Arts Education and Title 1 Funding: What you can do

A primary mission of the California Alliance for Arts Education is to ensure that every student, not just those who are fortunate to live in affluent communities, receives the benefits of arts education as a component of a comprehensive high-quality education. This commitment led to our involvement in Title I funding for public education.

Title I refers to federal funding intended to meet the needs of low-performing children in high-poverty schools by closing the achievement gap between high- and low-performing children, specifically minority and disadvantaged students, and by strengthening accountability to ensure that all students meet challenging standards. Currently California receives $1.6 billion in Title I funds each year. In the Bay Areas five counties there are currently 523 Title I schools, including numerous community schools.

<--break->The prevailing attitude and practice with regard to the use of Title I funds to support arts education strategies has been either that arts education isn't permissible under the guidelines of Title I goals, or that if a school or district intends to invest in arts education strategies, it's best to keep that practice below the radar, to avoid the scrutiny and the possible revocation of funds by state or federal administrators. Despite public statements from Secretary of Education Arne Duncan that Title I funds can be used for arts education strategies, schools have been reluctant to do so and to date there is no public evidence of schools in California using Title I funds in this manner.

The California Alliance for Arts Education has been working at the local, state and federal levels, to expand the culture of Title I funding so that guidelines for arts education within Title 1 are clear and so that schools may feel empowered to employ these strategies to attain Title I goals, including student achievement in literacy and math, attendance and behavior, teacher effectiveness and parent engagement.

Over the past year, the Alliance committed significant time to map a clear policy pathway in which Title I schools may use federal funds to support arts education strategies to promote student success. This work has taken us from conversations with principals, to meetings with school district personnel, to ongoing conversations with officials at the California Department of Education, and with previous and current director of the Student Achievement and School Accountability at the Department of Education in Washington. Our efforts relied upon the combined impact of advocacy, research, and policy guidance to broaden understanding, build consensus, and bring about change. Those efforts have opened doors that have been previous shut or ignored that may lead to increased access to arts education learning opportunities for Title I students. In recent weeks, the Department of Education released a letter with language, confirming the essential role of arts education and the path we are on. Read the full letter.

The response to our effort has been heartening. At the federal level we have achieved a significant shift in how they recognize arts education strategies to support Title I goals. At the state level we've been invited into a role of partnership, hosting a panel on the subject at the state Title I conference. At the county level we began planning regional workshops in six areas around the state, including San Diego, Los Angeles, Fresno, Alameda, and Sacramento. Ten schools around the state are participating in our first cohort of schools engaged in this practice.

What can parents do next to support arts education?

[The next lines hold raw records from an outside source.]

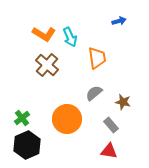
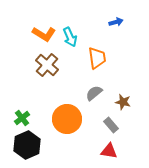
blue arrow: moved 3 px left, 1 px down
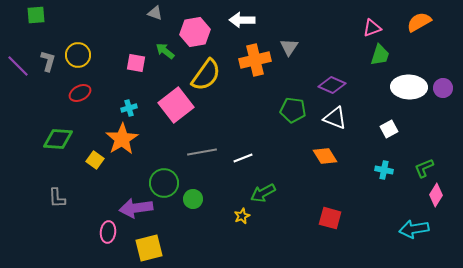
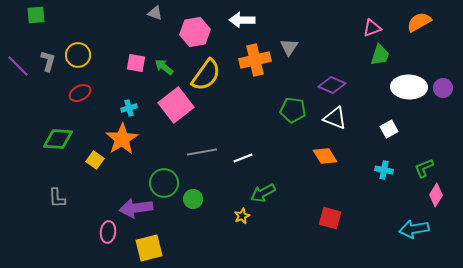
green arrow at (165, 51): moved 1 px left, 16 px down
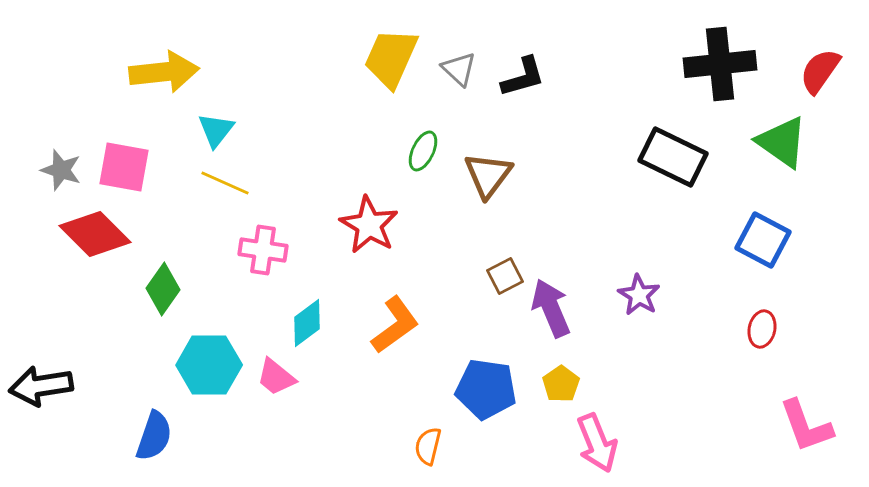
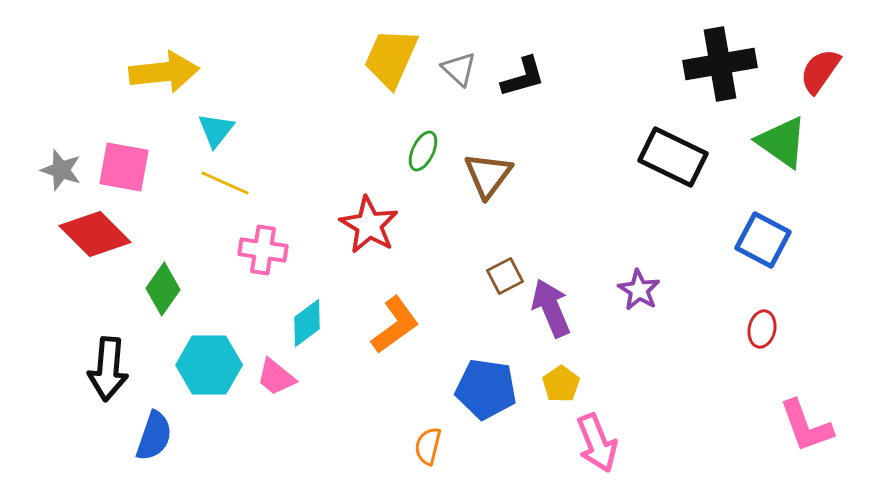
black cross: rotated 4 degrees counterclockwise
purple star: moved 5 px up
black arrow: moved 67 px right, 17 px up; rotated 76 degrees counterclockwise
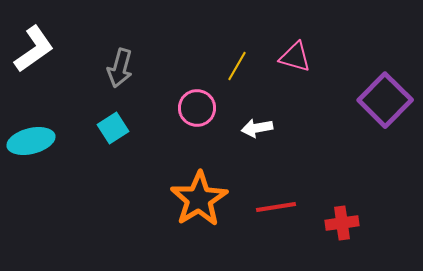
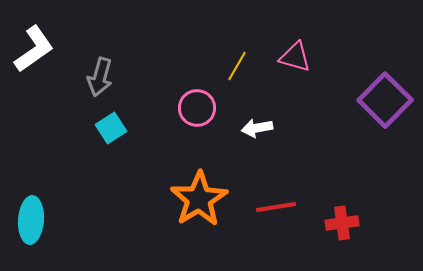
gray arrow: moved 20 px left, 9 px down
cyan square: moved 2 px left
cyan ellipse: moved 79 px down; rotated 72 degrees counterclockwise
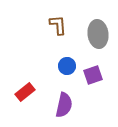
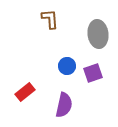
brown L-shape: moved 8 px left, 6 px up
purple square: moved 2 px up
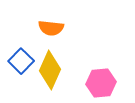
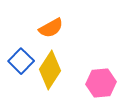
orange semicircle: rotated 35 degrees counterclockwise
yellow diamond: rotated 9 degrees clockwise
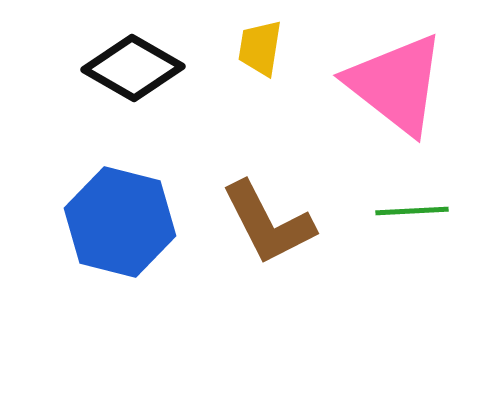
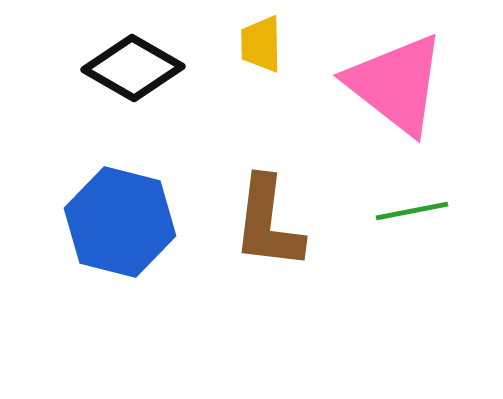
yellow trapezoid: moved 1 px right, 4 px up; rotated 10 degrees counterclockwise
green line: rotated 8 degrees counterclockwise
brown L-shape: rotated 34 degrees clockwise
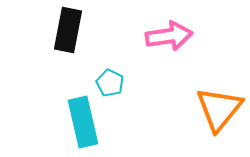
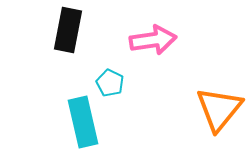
pink arrow: moved 16 px left, 4 px down
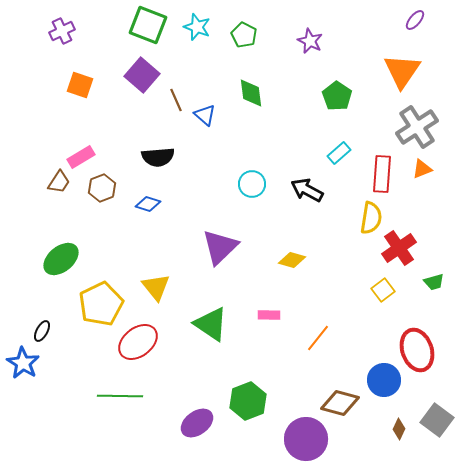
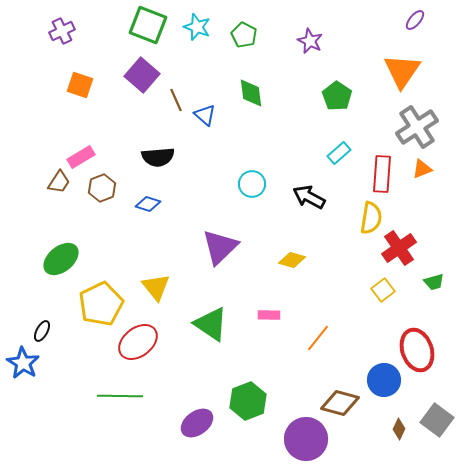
black arrow at (307, 190): moved 2 px right, 7 px down
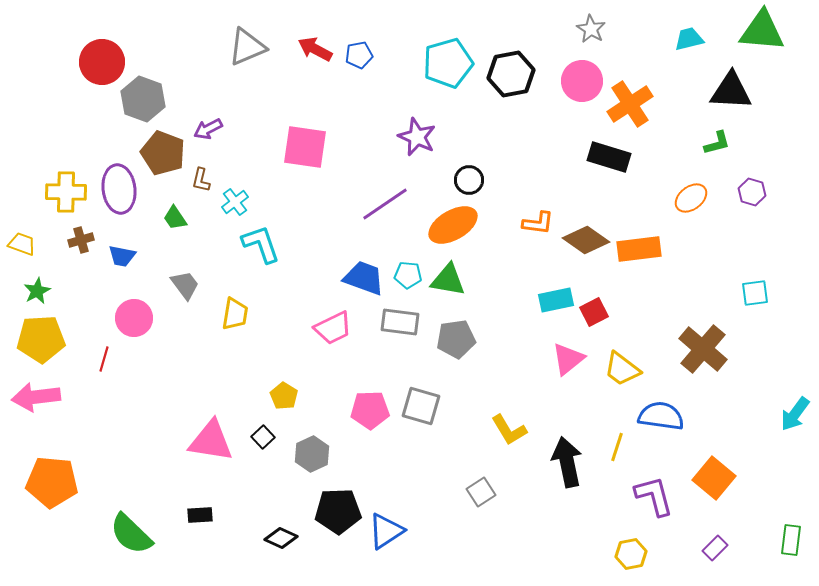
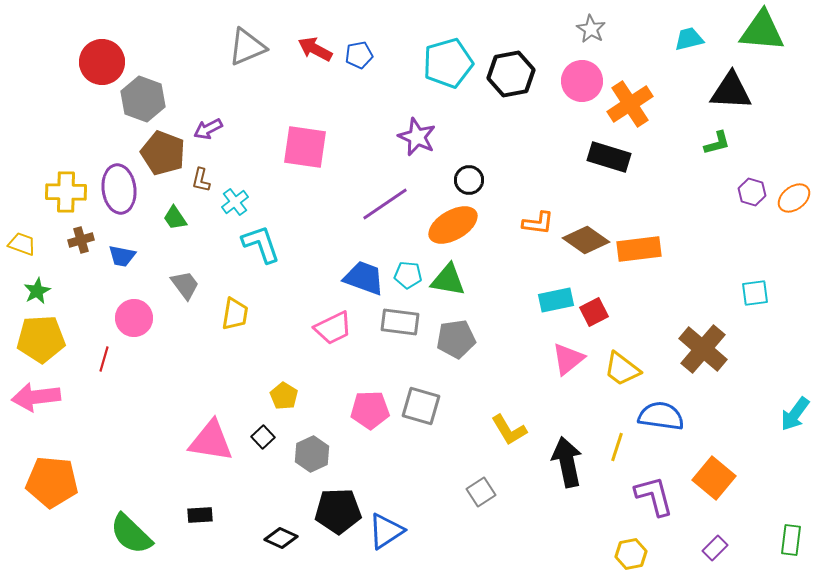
orange ellipse at (691, 198): moved 103 px right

  • Share arts education information such as the policy pathway report and ten important things to know about arts education with your administrators, school board members and community leaders.
  • Ask your school board about what type of arts programs are currently being offered at your school. This information will help lay the groundwork for what you can to do next. Use the Insiders Guide to Arts Education Planning for additional guidance.
  • Ask your school board whether your school district uses Title 1 money to support arts education. The U.S. Department of Education recently released a letter stating that "Activities that support the arts, in conjunction with other activities, can form an important part of an LEA's Title I program."
  • Contact your local PTA Arts Education Chair and discuss ways you can work together to ensure a high-quality education for ALL students that includes the arts.